Он взял стакан и стал пить чай. Я предложил взять горячего.
— Это неплохо, — сказал он и пошёл за чаем.
III— Хорошая баба была, — вздохнул он, — пишет, что сын имеется, да такой, говорит, отчаянный, — всё отца спрашивает. Думаю нынче летом поехать проведать бабу и на сына посмотреть…
— А муж?
— Пишет, что убит… и жить зовёт… Так вот, — выкрикнул он, — подхожу я к заставе и чувствую: в городе, это в Питере-то, не разбери-бери, настоящая, брат ты мой, кутерьма. Наш брат, солдатьё — царь и бог. Смотрю: движение по улицам — не пройдёшь. Что б это, думаю, значило? Останавливаю одного солдатика, спрашиваю:
— Скажи, пожалуйста, товарищ, куда это все идут?

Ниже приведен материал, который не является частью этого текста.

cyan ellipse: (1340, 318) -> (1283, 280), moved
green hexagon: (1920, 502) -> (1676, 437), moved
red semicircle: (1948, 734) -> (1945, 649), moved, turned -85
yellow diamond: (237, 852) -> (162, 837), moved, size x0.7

Он окинул меня глазами с ног до головы, поправил винтовку на спине и сплюнул в сторону.
— Ты что, солдат?
— Солдат, — ответил я и показал на шинель.
— Солдат? — передразнил он меня и, ничего не сказав, пошёл своим путём.

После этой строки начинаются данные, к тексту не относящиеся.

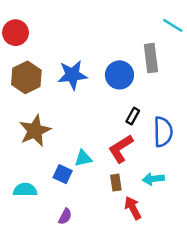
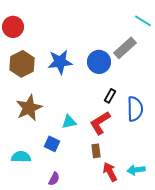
gray rectangle: (151, 58) -> (125, 48), turned 55
cyan triangle: (83, 158) -> (69, 122), moved
cyan arrow: (153, 179) -> (136, 170), moved

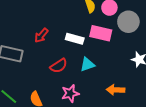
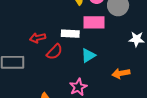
red arrow: (41, 35) -> (38, 38), turned 49
red semicircle: (59, 66) -> (55, 52), moved

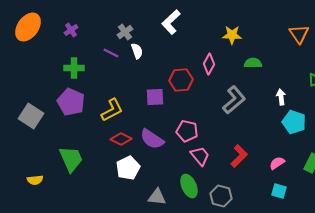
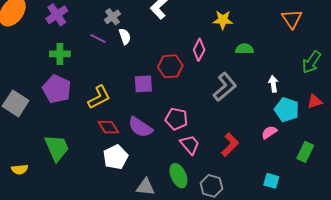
purple cross: (71, 30) -> (57, 15), size x1.5
red diamond: (121, 139) -> (108, 127), turned 30
pink semicircle: (277, 163) -> (269, 132), moved

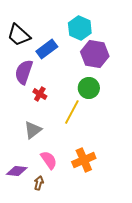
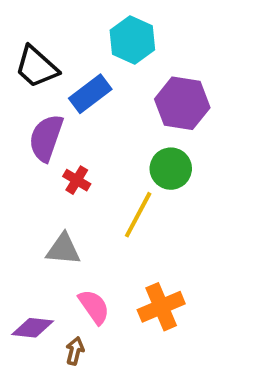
cyan hexagon: (80, 28) -> (132, 40), moved
gray triangle: (33, 130) -> (63, 249), turned 42

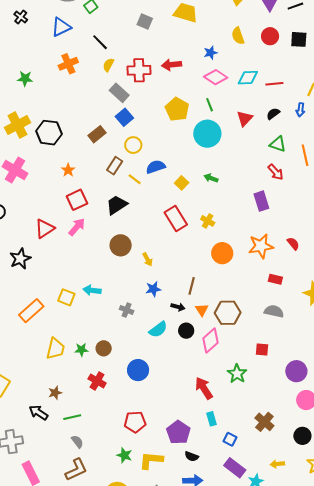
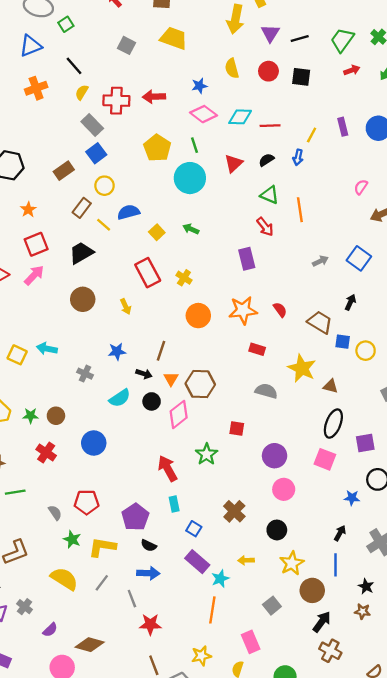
yellow arrow: (148, 259) -> (126, 306), moved
gray semicircle: (274, 311) -> (266, 391), moved
gray semicircle: (77, 442) -> (55, 513), moved

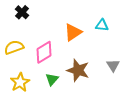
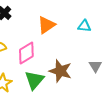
orange triangle: (73, 32) -> (46, 25), moved
green triangle: (52, 79) -> (34, 80), size x1.5

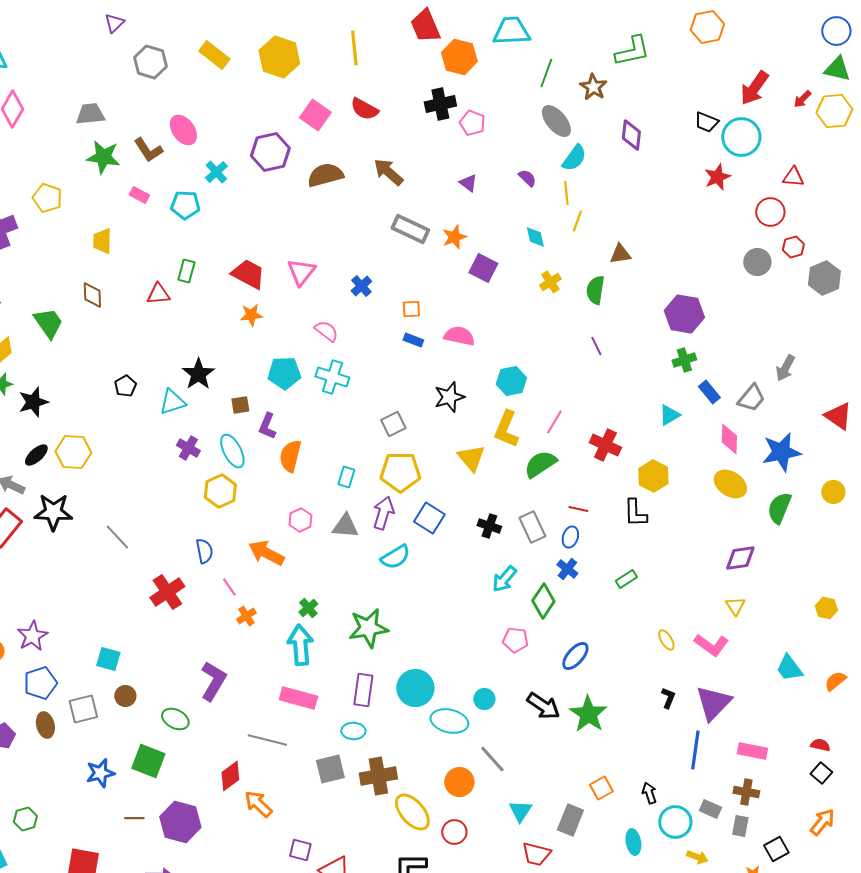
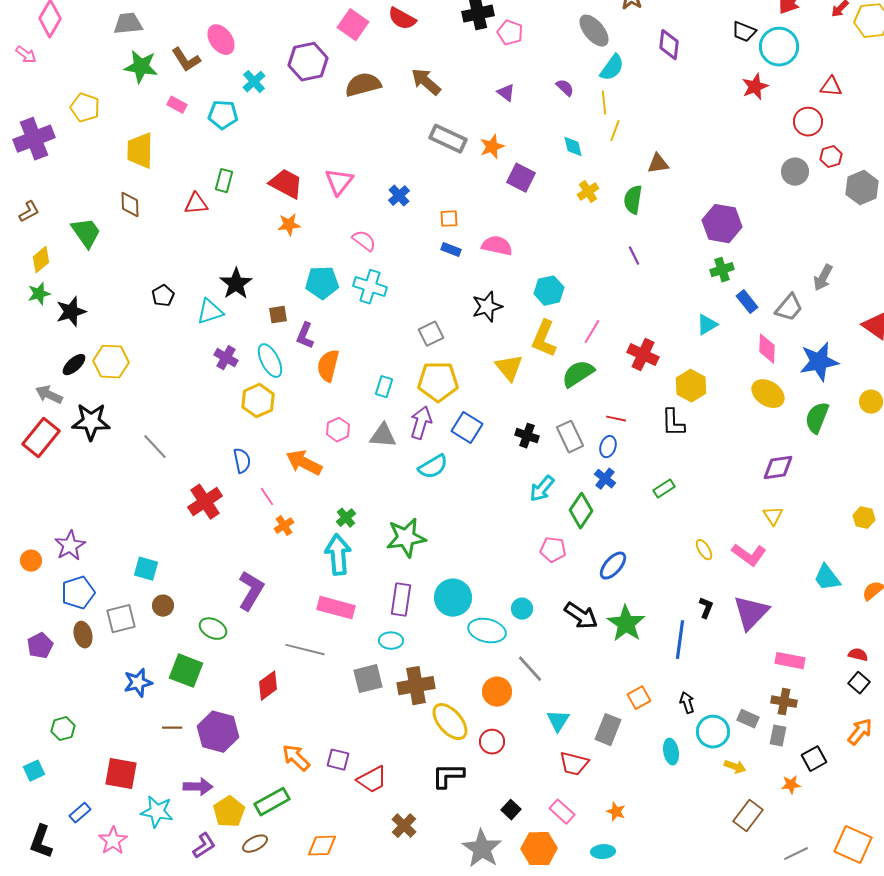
yellow trapezoid: (102, 241) -> (140, 151), size x1.4
blue line: (695, 750) -> (680, 640), moved
orange arrow: (258, 804) -> (296, 758), moved

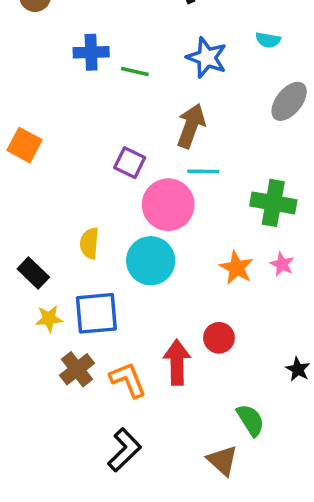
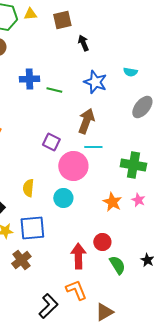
cyan circle: (151, 261) -> (63, 198), size x0.7
orange L-shape: (128, 380) -> (76, 290), moved
green semicircle: (251, 420) -> (117, 265), moved
brown triangle: (222, 460) -> (104, 312), turned 48

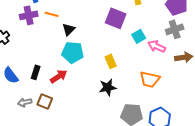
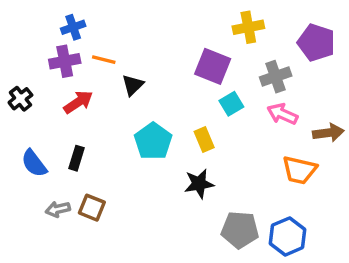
gray cross: (175, 29) -> (276, 77), moved
cyan square: (139, 36) -> (231, 104), moved
cyan pentagon: (73, 52) -> (153, 141), moved, turned 30
red arrow: (59, 76) -> (78, 102), moved
orange trapezoid: (150, 79) -> (299, 170), moved

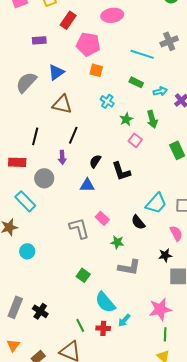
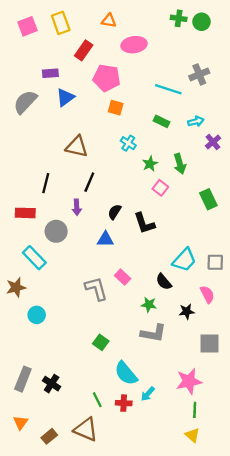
blue triangle: (56, 72) -> (65, 97), moved
gray semicircle: (26, 82) -> (25, 102), moved
cyan arrow: (160, 91) -> (196, 121), moved
green star: (117, 242) -> (149, 305), moved
black star: (165, 255) -> (187, 311), moved

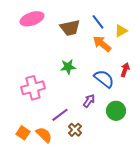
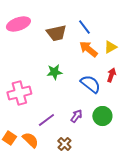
yellow triangle: (121, 31) -> (110, 47), moved
purple arrow: (89, 101) -> (76, 116), moved
brown cross: (75, 130) -> (64, 144), moved

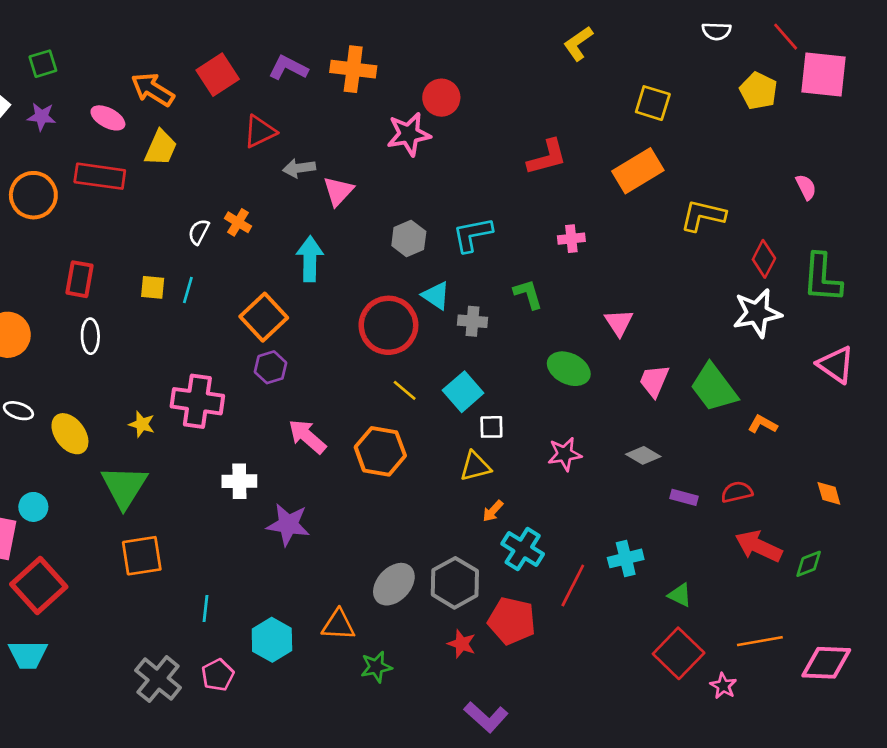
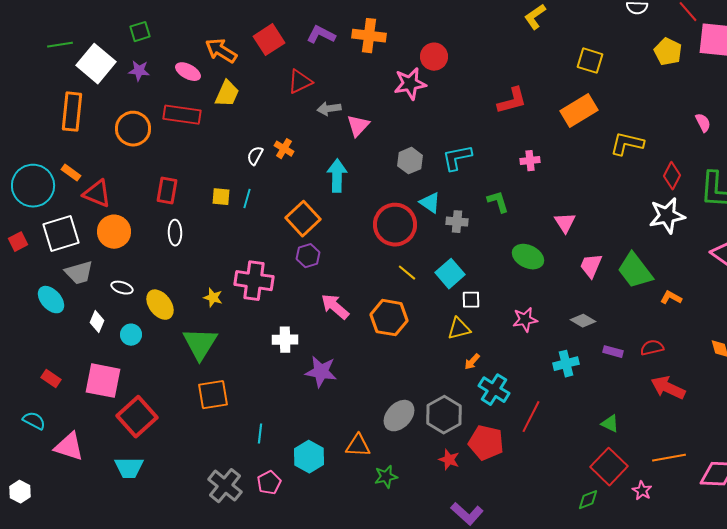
cyan circle: (33, 507) -> (131, 335), moved
cyan cross: (626, 558) -> (566, 364), moved
green diamond: (809, 564) -> (588, 500), moved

— Вот тебе и фунт, — вздохнул я, — тут что-то такое назревает… — и направился за солдатом. Правда, я шёл не за одним солдатом, а шёл в гуще солдат, но всё же не хотел терять из виду солдата, к которому обращался с вопросом. Таким манером я добрался до манежа, пробрался на середину и стал слушать. В это время, когда я вошёл, меня страшно поразил знакомый голос. Я подошёл ближе к трибуне. Когда я пробирался к трибуне через толпу солдат и рабочих, меня никто не заметил, никто мне ни одного слова не сказал, хотя я работал недурно плечами, расчищая себе путь, а когда добрался до нужного места, вскинул голову, и меня словно ошпарило: надо мной на трибуне стоял с большой лысиной человек, к которому я ходил по вечерам, во время сенокоса, поговорить и вместе послушать тишину.
— Кто это? — спросил я у солдата, вытянувшего голову и крепко сжимавшего винтовку. Солдат мне ничего не ответил. Я видел, как у него дрожали губы и как он горел в лихорадочном огне, и этот огонь заражал и меня.

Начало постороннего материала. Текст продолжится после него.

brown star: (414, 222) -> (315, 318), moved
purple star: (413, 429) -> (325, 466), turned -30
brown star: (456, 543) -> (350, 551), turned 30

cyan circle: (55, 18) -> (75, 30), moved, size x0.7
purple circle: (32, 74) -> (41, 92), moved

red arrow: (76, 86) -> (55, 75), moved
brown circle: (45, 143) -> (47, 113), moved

— Кто это? — спросил я и толкнул его сильно в бок, но он и на этот раз ничего не ответил, а всё больше и больше устремлялся туловищем вперёд. Я оставил его в покое и впился всем своим существом в знакомое лицо, в знакомый голос, и через несколько минут я, как и он, дрожал в лихорадке, стучал зубами, сжимал кулаки так, что хрустели пальцы.
А знакомый человек хлестал в нас раскалённым металлом:
— …Для восстания нужна сознательная, твёрдая и непреклонная решимость… биться до конца…
— …Итак, товарищи, вперёд за власть рабочих и крестьян…
Восторженный гул солдат и рабочих раздвинул стены манежа. Солдаты и рабочие потрясали в воздухе винтовками…
— Да здравствует социальная революция!..
— Да здравствует вождь!..
— Ленин, — выкрикнул я и задохнулся от радости и восторга.
Так вот они какие были работники… Это они трудились над великим делом рабочего класса… Так вот я с кем слушал тишину вечеров на сенокосе…
— Ленин! — крикнул я ещё раз и быстро было рванулся к трибуне. — Я иду добровольцем. Доброво-о-льцем!! — Но меня крепко схватил под руку солдат, которого я два раза спрашивал, и кричал на меня широко улыбающимся ртом:
— Ты что же, товарищ, думаешь, что мы идём в бой из-под палки? А?
Я ему ничего не ответил. Он был прав. Мы встретились глазами. Схватили друг друга за плечи и громко поцеловались.
Вот с этого дня, дружище, я заделался ярым большевиком и за всё время гражданской войны находился на фронтах и оружием смывал с себя прошлую пассивность к политике.
— Политика теперь для меня всё! — сказал он резко и поднялся с кресла.
— Это верно, — ответил я и крепко пожал ему руку.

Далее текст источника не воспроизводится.